How can I solve this question using combinatorics ? Is the stars and bars method is applicable here ?

Answer 1

Yes, you can apply Stars and Bars method to count the numbers of the forms $0***$ and $1***$ whose sum of digits is $5$. The case $2***$ can be done by hand: $2003$, $2012$.
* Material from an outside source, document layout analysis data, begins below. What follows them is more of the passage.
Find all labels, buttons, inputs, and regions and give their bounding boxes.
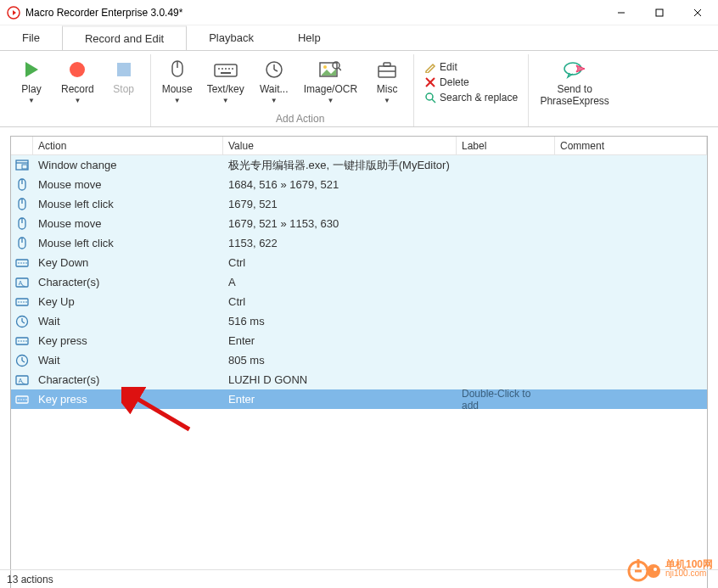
titlebar: Macro Recorder Enterprise 3.0.49* <box>0 0 718 25</box>
mouse-button[interactable]: Mouse ▼ <box>154 54 200 126</box>
menu-playback[interactable]: Playback <box>187 25 276 50</box>
row-type-icon <box>11 389 33 409</box>
edit-menu-item[interactable]: Edit <box>421 59 521 75</box>
row-action: Character(s) <box>33 272 223 292</box>
column-header-label[interactable]: Label <box>457 137 555 154</box>
ribbon-toolbar: Play ▼ Record ▼ Stop Mouse ▼ Text/key ▼ … <box>0 51 718 127</box>
row-value: 516 ms <box>223 311 457 331</box>
statusbar: 13 actions <box>0 569 718 588</box>
row-value: LUZHI D GONN <box>223 370 457 389</box>
image-icon <box>319 58 341 81</box>
row-label <box>457 272 555 292</box>
record-icon <box>67 58 87 81</box>
table-row[interactable]: Wait805 ms <box>11 350 707 370</box>
table-row[interactable]: Mouse move1684, 516 » 1679, 521 <box>11 175 707 194</box>
row-action: Mouse move <box>33 214 223 233</box>
row-type-icon <box>11 175 33 194</box>
menu-file[interactable]: File <box>0 25 62 50</box>
row-comment <box>555 311 707 331</box>
row-comment <box>555 350 707 370</box>
column-header-action[interactable]: Action <box>33 137 223 154</box>
column-header-value[interactable]: Value <box>223 137 457 154</box>
svg-point-51 <box>20 301 22 303</box>
table-row[interactable]: Key pressEnterDouble-Click to add <box>11 389 707 409</box>
search-replace-menu-item[interactable]: Search & replace <box>421 90 521 105</box>
svg-rect-9 <box>215 64 237 76</box>
stop-icon <box>115 58 133 81</box>
svg-line-29 <box>432 99 435 103</box>
play-icon <box>21 58 42 81</box>
row-label <box>457 350 555 370</box>
dropdown-arrow-icon: ▼ <box>222 97 229 104</box>
row-value: 1684, 516 » 1679, 521 <box>223 175 457 194</box>
play-button[interactable]: Play ▼ <box>8 54 54 126</box>
table-row[interactable]: Wait516 ms <box>11 311 707 331</box>
table-row[interactable]: A꜡Character(s)LUZHI D GONN <box>11 370 707 389</box>
maximize-button[interactable] <box>640 1 678 25</box>
svg-point-71 <box>25 399 27 400</box>
row-action: Mouse left click <box>33 233 223 253</box>
svg-point-77 <box>653 568 657 571</box>
row-type-icon <box>11 194 33 214</box>
svg-line-56 <box>22 322 25 323</box>
svg-rect-33 <box>22 165 27 169</box>
row-comment <box>555 214 707 233</box>
svg-line-18 <box>274 70 278 71</box>
menu-help[interactable]: Help <box>276 25 343 50</box>
x-icon <box>424 76 436 88</box>
menu-record-and-edit[interactable]: Record and Edit <box>62 25 187 50</box>
svg-point-68 <box>18 399 20 400</box>
window-controls <box>602 1 716 25</box>
svg-point-12 <box>225 68 227 70</box>
dropdown-arrow-icon: ▼ <box>327 97 334 104</box>
row-comment <box>555 292 707 311</box>
row-type-icon <box>11 292 33 311</box>
textkey-button[interactable]: Text/key ▼ <box>200 54 251 126</box>
dropdown-arrow-icon: ▼ <box>28 97 35 104</box>
table-row[interactable]: Key pressEnter <box>11 331 707 350</box>
pencil-icon <box>424 61 436 73</box>
svg-point-50 <box>18 301 20 303</box>
table-row[interactable]: A꜡Character(s)A <box>11 272 707 292</box>
briefcase-icon <box>377 58 397 81</box>
svg-line-64 <box>22 361 25 362</box>
table-row[interactable]: Key DownCtrl <box>11 253 707 272</box>
table-row[interactable]: Key UpCtrl <box>11 292 707 311</box>
table-header-row: Action Value Label Comment <box>11 137 707 155</box>
misc-button[interactable]: Misc ▼ <box>364 54 410 126</box>
svg-point-14 <box>232 68 233 70</box>
svg-point-59 <box>20 340 22 342</box>
table-row[interactable]: Window change极光专用编辑器.exe, 一键排版助手(MyEdito… <box>11 155 707 175</box>
column-header-comment[interactable]: Comment <box>555 137 707 154</box>
row-value: 1679, 521 » 1153, 630 <box>223 214 457 233</box>
row-label <box>457 155 555 175</box>
minimize-button[interactable] <box>602 1 640 25</box>
delete-menu-item[interactable]: Delete <box>421 75 521 90</box>
row-action: Wait <box>33 311 223 331</box>
watermark: 单机100网 nji100.com <box>626 554 713 583</box>
send-to-phraseexpress-button[interactable]: Send toPhraseExpress <box>532 54 617 126</box>
row-label <box>457 292 555 311</box>
row-action: Window change <box>33 155 223 175</box>
row-label <box>457 331 555 350</box>
dropdown-arrow-icon: ▼ <box>384 97 390 104</box>
table-row[interactable]: Mouse left click1679, 521 <box>11 194 707 214</box>
row-value: Ctrl <box>223 292 457 311</box>
close-button[interactable] <box>678 1 716 25</box>
group-label-add-action: Add Action <box>276 113 324 125</box>
row-value: Ctrl <box>223 253 457 272</box>
row-label <box>457 175 555 194</box>
svg-point-69 <box>20 399 22 400</box>
table-row[interactable]: Mouse left click1153, 622 <box>11 233 707 253</box>
clock-icon <box>265 58 283 81</box>
svg-point-11 <box>222 68 223 70</box>
svg-text:A꜡: A꜡ <box>19 378 26 384</box>
svg-point-52 <box>23 301 25 303</box>
stop-button[interactable]: Stop <box>101 54 147 126</box>
record-button[interactable]: Record ▼ <box>54 54 101 126</box>
svg-point-20 <box>323 65 327 69</box>
svg-point-43 <box>18 262 20 264</box>
table-row[interactable]: Mouse move1679, 521 » 1153, 630 <box>11 214 707 233</box>
svg-point-45 <box>23 262 25 264</box>
svg-point-76 <box>647 564 660 578</box>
For $0***$, count the non-negative integer solutions of $x_1+x_2+x_3=5$.

For $1***$, count the non-negative integer solutions of $x_1+x_2+x_3=4$.

What is the final answer?

Answer 2

It is, with some handywork. Count the natural numbers between 2000 and 2017 by hand. Then use stars and bars for the numbers between 0 and 999. Then use the stars and bars for numbers between 1000 and 1999: you have a 1 in the thousands field, which means you have 4 left to distribute over the remaining 3 digits.

Answer 3

The problem can be formulated as: $$d_1+d_2+d_3+d_4=5, \\ 0\le d_1\le 2;\\ 0\le d_2\le 5;\\ 0\le d_3\le 5;\\ 0\le d_4\le 5.$$ Case 1: $d_1=0$: ${5+3-1\choose 3-1}=21$.

Case 2: $d_1=1$: ${4+3-1\choose 3-1}=15$.

Case 3: $d_1=2$: ${3+3-1\choose 3-1}=10$.

Summing the three cases you get: $46$.

However, the numbers above $2017$ (i.e. $2021, 2030, 2102, 2111, 2120, 2201, 2210, 2300$) must be excluded. So, the answer will be $38$.